Most of the variables in this equation are known at the current or previous timestep, apart from \(S(t+ \Delta t)\) and \(\subtext{Q}{out}\) which can both be linked to the water level \(H\) in the reservoir using a storage curve \(S = f(H)\) and a rating curve \(Q = f(H)\). In wflow, several options are available to select storage and rating curves, and in most cases, the mass balance is then solved explicitly or by using the Modified Puls approach from Maniak (Burek et al., 2013). Storage curves in wflow can either:

• Come from the interpolation of field data linking volume and reservoir water level,
• Be computed from the simple relationship \(S = A H\).

Rating curves in wflow can either:

• Come from the interpolation of field data linking reservoir outflow and water level
• Be computed from a rating curve of the form \(\subtext{Q}{out} = \alpha (H-H_0)^\beta\), where \(H_{0}\) is the minimum water level under which the outflow is zero. Usual values for \(\beta\) are \(\frac{3}{2}\) for a rectangular weir or \(2\) for a parabolic weir (Bos, 1989).
• Be defined by simple reservoir operational parameters.

Modified Puls approach

The Modified Puls approach is solving the reservoir balance using an explicit relationship between storage and outflow. Storage is assumed to be equal to \(A H\) and the rating curve for a parabolic weir (\(\beta = 2\)) is used:

\[ S = A H = A (h + H_{0}) = A \sqrt{\frac{Q}{\alpha}} + A H_0 \]

Inserting this equation in the mass balance gives:

\[ \dfrac{A}{\Delta t} \sqrt{\frac{Q}{\alpha}} + Q = \dfrac{S(t)}{\Delta t} + \subtext{Q}{in} + A\dfrac{P-E}{\Delta t} - \dfrac{A H_0}{\Delta t} = \mathrm{SI} - \dfrac{A H_0}{\Delta t} \]

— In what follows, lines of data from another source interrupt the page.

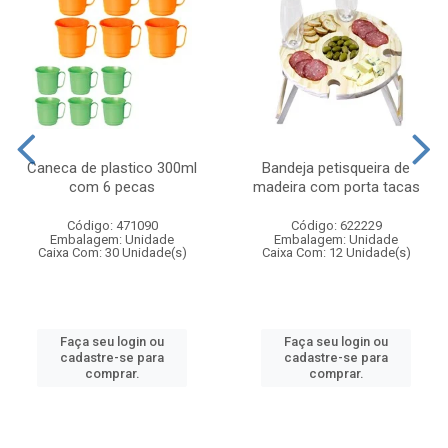
Caneca de plastico 300ml
Bandeja petisqueira de
com 6 pecas
madeira com porta tacas
Código: 471090
Código: 622229
Embalagem: Unidade
Embalagem: Unidade
Caixa Com: 30 Unidade(s)
Caixa Com: 12 Unidade(s)
Faça seu login ou
Faça seu login ou
cadastre-se para
cadastre-se para
comprar.
comprar.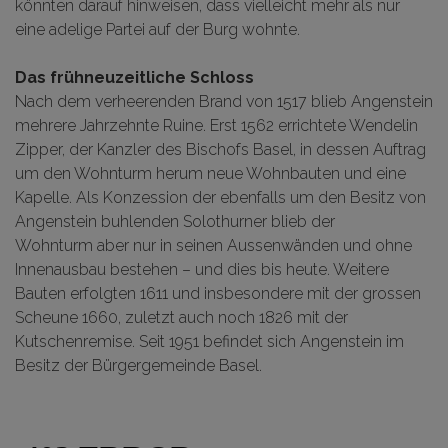
könnten darauf hinweisen, dass vielleicht mehr als nur
eine adelige Partei auf der Burg wohnte.
Das frühneuzeitliche Schloss
Nach dem verheerenden Brand von 1517 blieb Angenstein
mehrere Jahrzehnte Ruine. Erst 1562 errichtete Wendelin
Zipper, der Kanzler des Bischofs Basel, in dessen Auftrag
um den Wohnturm herum neue Wohnbauten und eine
Kapelle. Als Konzession der ebenfalls um den Besitz von
Angenstein buhlenden Solothurner blieb der
Wohnturm aber nur in seinen Aussenwänden und ohne
Innenausbau bestehen – und dies bis heute. Weitere
Bauten erfolgten 1611 und insbesondere mit der grossen
Scheune 1660, zuletzt auch noch 1826 mit der
Kutschenremise. Seit 1951 befindet sich Angenstein im
Besitz der Bürgergemeinde Basel.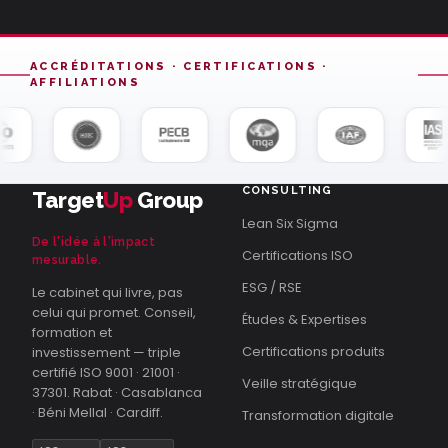
ACCRÉDITATIONS · CERTIFICATIONS ·
AFFILIATIONS
CONSULTING
Target
Up
Group
Lean Six Sigma
De l'idée à l'impact
Certifications ISO
mesurable.
ESG / RSE
Le cabinet qui livre, pas
celui qui promet. Conseil,
Études & Expertises
formation et
Certifications produits
investissement — triple
certifié ISO 9001 · 21001 ·
Veille stratégique
37301. Rabat · Casablanca
· Béni Mellal · Cardiff.
Transformation digitale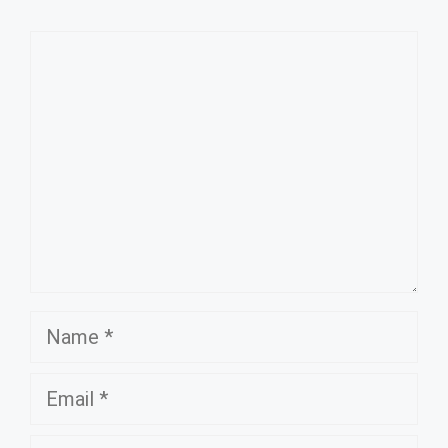
Comment
Name
Email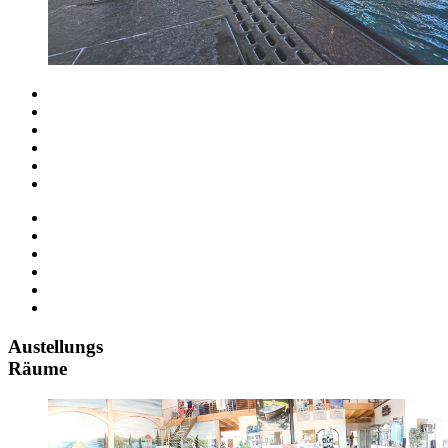
Austellungs
Räume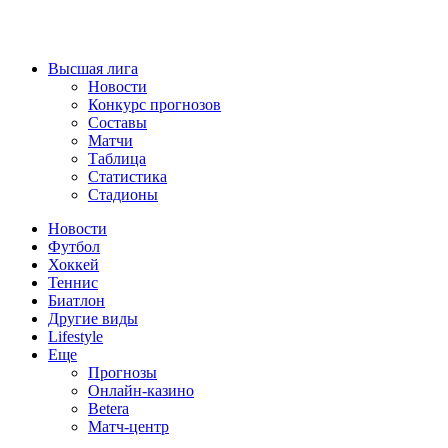
Высшая лига
Новости
Конкурс прогнозов
Составы
Матчи
Таблица
Статистика
Стадионы
Новости
Футбол
Хоккей
Теннис
Биатлон
Другие виды
Lifestyle
Еще
Прогнозы
Онлайн-казино
Betera
Матч-центр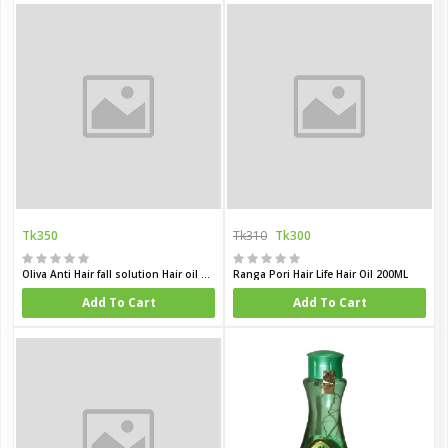
Tk350
Tk310
Tk300
Oliva Anti Hair fall solution Hair oil 200 ML
Ranga Pori Hair Life Hair Oil 200ML
Add To Cart
Add To Cart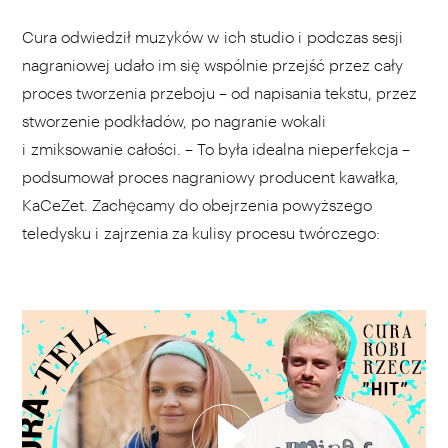
Cura odwiedził muzyków w ich studio i podczas sesji
nagraniowej udało im się wspólnie przejść przez cały
proces tworzenia przeboju – od napisania tekstu, przez
stworzenie podkładów, po nagranie wokali
i zmiksowanie całości. – To była idealna nieperfekcja –
podsumował proces nagraniowy producent kawałka,
KaCeZet. Zachęcamy do obejrzenia powyższego
teledysku i zajrzenia za kulisy procesu twórczego:
WYBIERZ SWOJĄ PLAYLISTĘ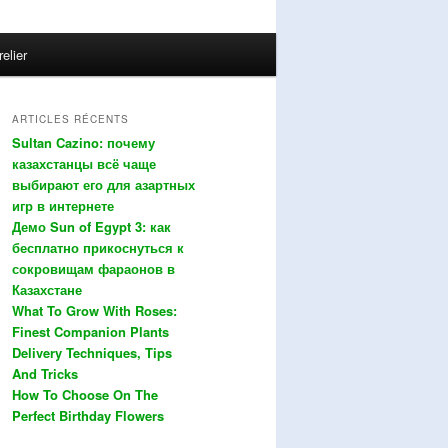
relier
ARTICLES RÉCENTS
Sultan Cazino: почему
казахстанцы всё чаще
выбирают его для азартных
игр в интернете
Демо Sun of Egypt 3: как
бесплатно прикоснуться к
сокровищам фараонов в
Казахстане
What To Grow With Roses:
Finest Companion Plants
Delivery Techniques, Tips
And Tricks
How To Choose On The
Perfect Birthday Flowers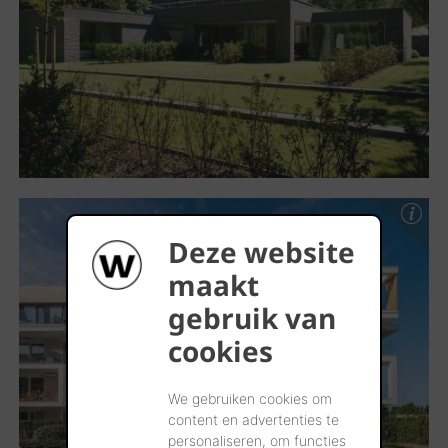
Deze website
maakt
gebruik van
cookies
We gebruiken cookies om
content en advertenties te
personaliseren, om functies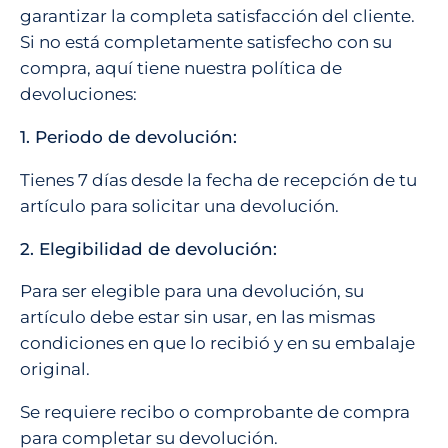
garantizar la completa satisfacción del cliente.
Si no está completamente satisfecho con su
compra, aquí tiene nuestra política de
devoluciones:
1. Periodo de devolución:
Tienes 7 días desde la fecha de recepción de tu
artículo para solicitar una devolución.
2. Elegibilidad de devolución:
Para ser elegible para una devolución, su
artículo debe estar sin usar, en las mismas
condiciones en que lo recibió y en su embalaje
original.
Se requiere recibo o comprobante de compra
para completar su devolución.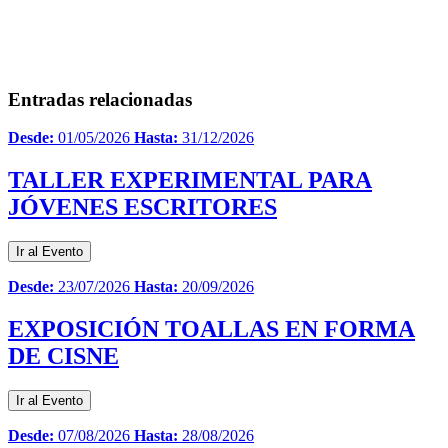
Entradas relacionadas
Desde:
01/05/2026
Hasta:
31/12/2026
TALLER EXPERIMENTAL PARA
JÓVENES ESCRITORES
Ir al Evento
Desde:
23/07/2026
Hasta:
20/09/2026
EXPOSICIÓN TOALLAS EN FORMA
DE CISNE
Ir al Evento
Desde:
07/08/2026
Hasta:
28/08/2026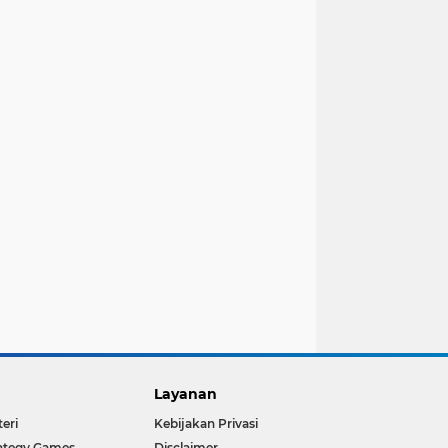
Layanan
teri
Kebijakan Privasi
ategy Games
Disclaimer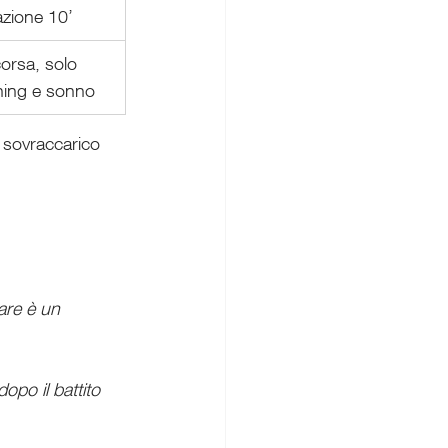
azione 10’
orsa, solo 
hing e sonno
a sovraccarico 
are è un 
opo il battito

The solution for \(Q\) is then:

\[ Q = \begin{cases} \begin{align*} \frac{1}{4}\left(-\mathrm{LF} + \sqrt{\mathrm{LF}^{2} + 4 \left(\mathrm{SI} - \dfrac{A H_0}{\Delta t} \right)} \right)^2 &\text{ if }\quad \mathrm{SI} > \dfrac{A H_0}{\Delta t} \\ 0 &\text{ if }\quad \mathrm{SI} \leq \dfrac{A H_0}{\Delta t} \end{align*} \end{cases} \]

where

\[ \mathrm{LF} = \dfrac{A}{\Delta t \sqrt{\alpha}}. \]

Reservoir parameters

The following reservoir rating curve types reservoir_water__rating_curve_type_count are available:

• 1 for \(Q = f(H)\) from reservoir data and interpolation
• 2 for general \(Q = b(H - H_{0})^{e}\)
• 3 in the case of Modified Puls approach \(Q = b(H - H_{0})^{2}\)
• 4 simple reservoir operational parameters

And following reservoir storage curve types reservoir_water__storage_curve_type_count are available:

• 1 for \(S = AH\)
• 2 for \(S = f(H)\) from reservoir data and interpolation

Below an example of how the reservoir area, rating curve and storage curve types, required data for all reservoir types, are mapped between external and internal parameter names in the TOML file:

[input.static]
reservoir_surface__area = "reservoir_area"
reservoir_water__rating_curve_type_count = "outflowfunc"
reservoir_water__storage_curve_type_count = "storfunc"

Including reservoir rating and storage curves from data (rating curve type 1 and storage curve type 2) is described here.

For reservoir rating curve types 2 and 3 the following rating curve parameters need to be included in the TOML file, with below an example:

[input.static]
reservoir_water__rating_curve_coefficient = "reservoir_b"
reservoir_water__rating_curve_exponent = "reservoir_e"
reservoir_water_flow_threshold-level__elevation = "reservoir_threshold"

A reservoir with rating curve type 2 can be linked to a downstream reservoir and return flow can be allowed from the downstream to the upstream reservoir. The input parameter reservoir~lower_location__count (standard name) represents the downstream reservoir location ID of the upstream lake location.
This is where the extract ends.